-- Supplied entries --
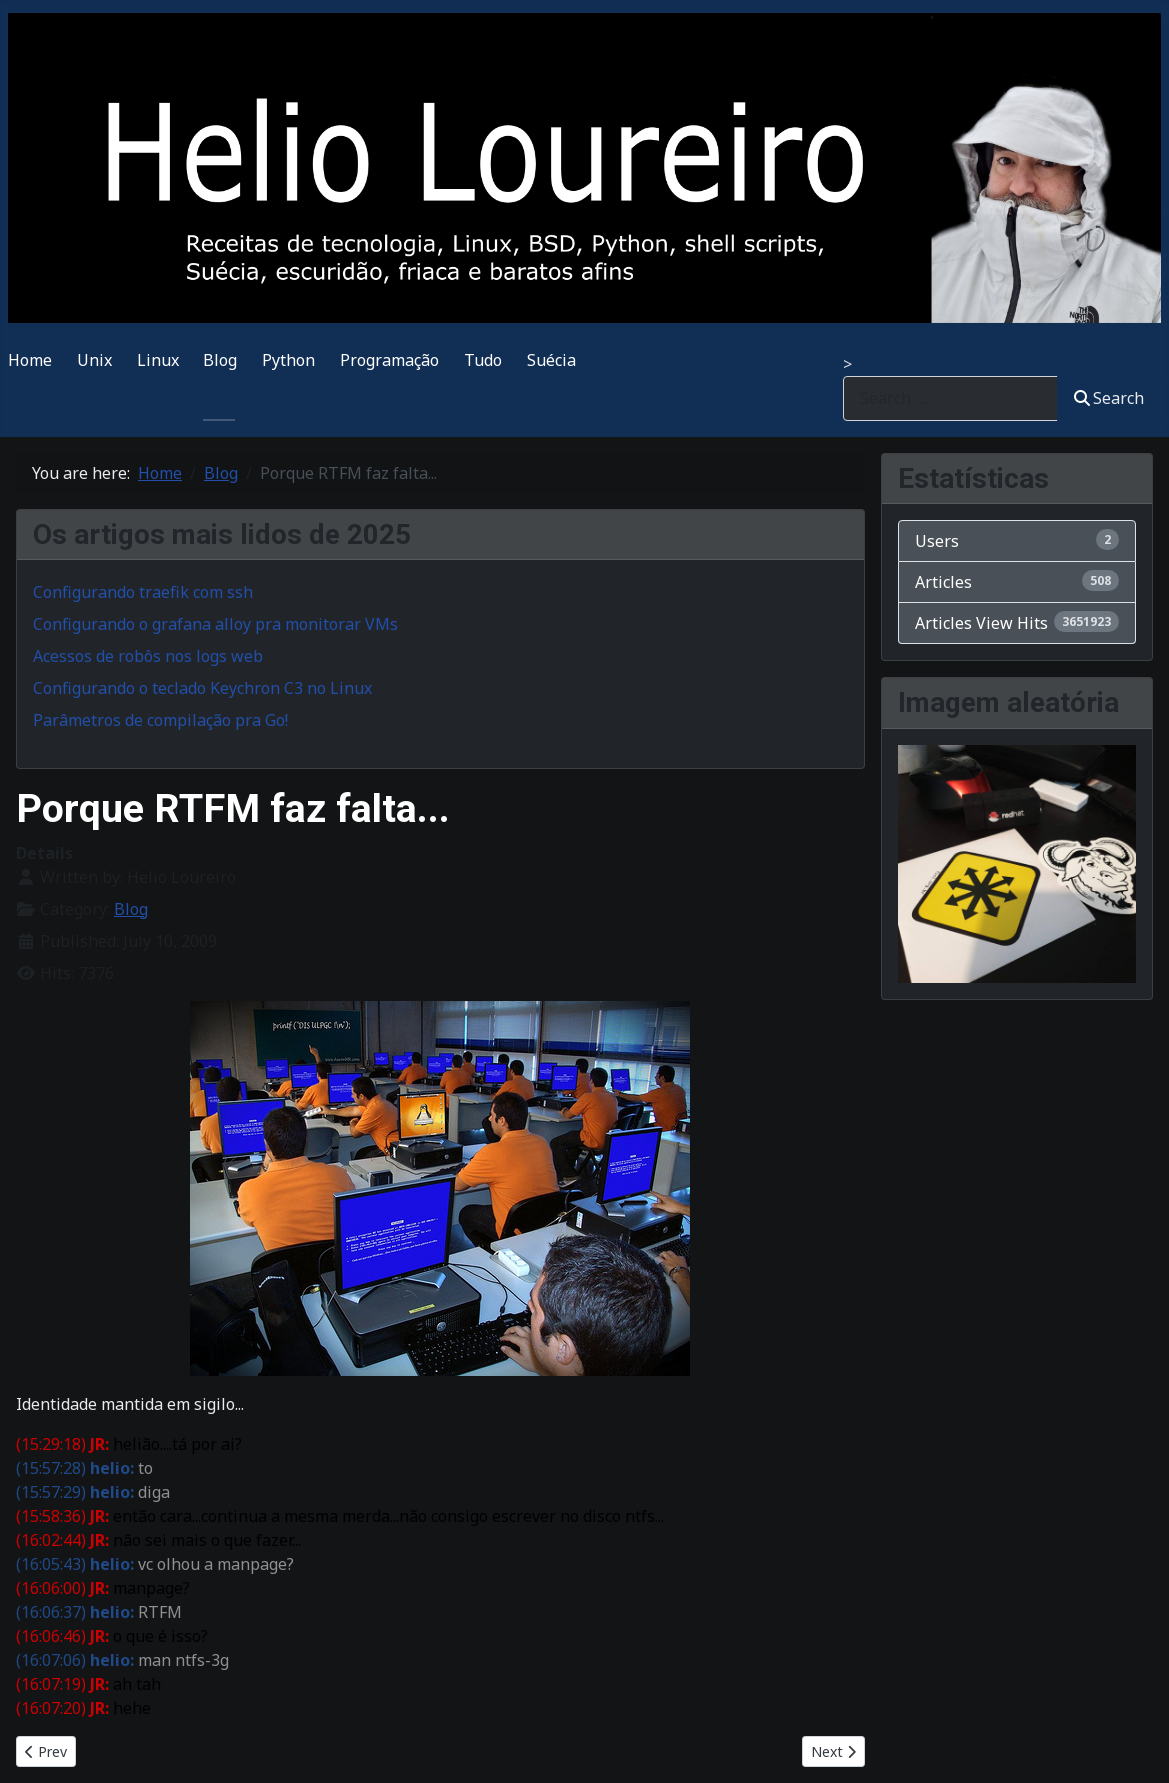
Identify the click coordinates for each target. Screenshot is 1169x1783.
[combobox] (950, 398)
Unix (94, 360)
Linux (158, 360)
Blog (220, 360)
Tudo (483, 360)
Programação (389, 360)
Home (30, 360)
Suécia (551, 360)
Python (288, 360)
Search (1109, 398)
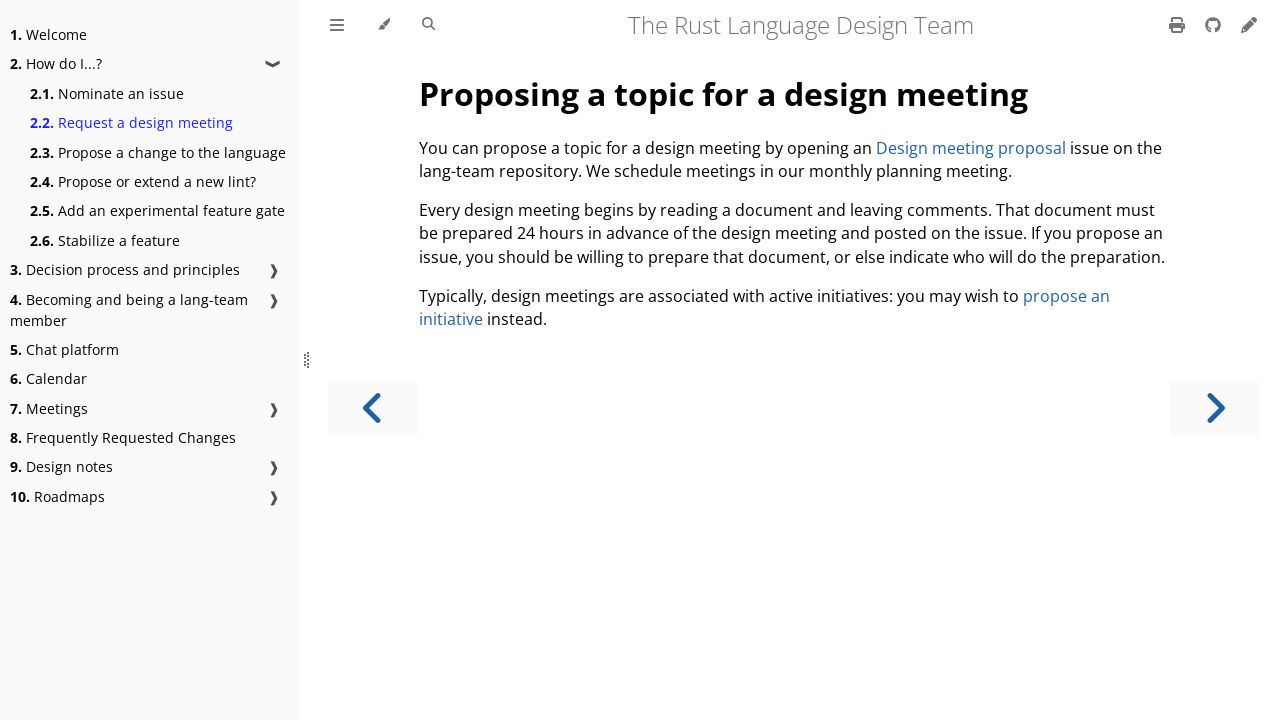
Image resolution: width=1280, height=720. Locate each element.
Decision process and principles (125, 269)
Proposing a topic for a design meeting (723, 93)
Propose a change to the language (158, 152)
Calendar (48, 378)
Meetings (49, 408)
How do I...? (56, 63)
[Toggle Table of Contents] (337, 25)
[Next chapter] (1215, 408)
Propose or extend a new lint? (143, 181)
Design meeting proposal (971, 148)
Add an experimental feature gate (157, 210)
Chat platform (64, 349)
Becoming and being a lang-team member (129, 310)
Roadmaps (57, 496)
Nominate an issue (107, 93)
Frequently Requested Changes (123, 437)
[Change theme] (383, 25)
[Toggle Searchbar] (428, 25)
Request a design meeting (131, 122)
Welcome (48, 34)
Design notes (61, 466)
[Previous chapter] (373, 408)
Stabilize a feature (105, 240)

-- Brief --
Your task is to restate, word for word, each line from the one that includes "Becoming and being" to the end of the records, with both ends included and nothing else.

-- Response to this task --
Becoming and being a lang-team member (129, 310)
Roadmaps (57, 496)
Nominate an issue (107, 93)
Frequently Requested Changes (123, 437)
[Change theme] (383, 25)
[Toggle Searchbar] (428, 25)
Request a design meeting (131, 122)
Welcome (48, 34)
Design notes (61, 466)
[Previous chapter] (373, 408)
Stabilize a feature (105, 240)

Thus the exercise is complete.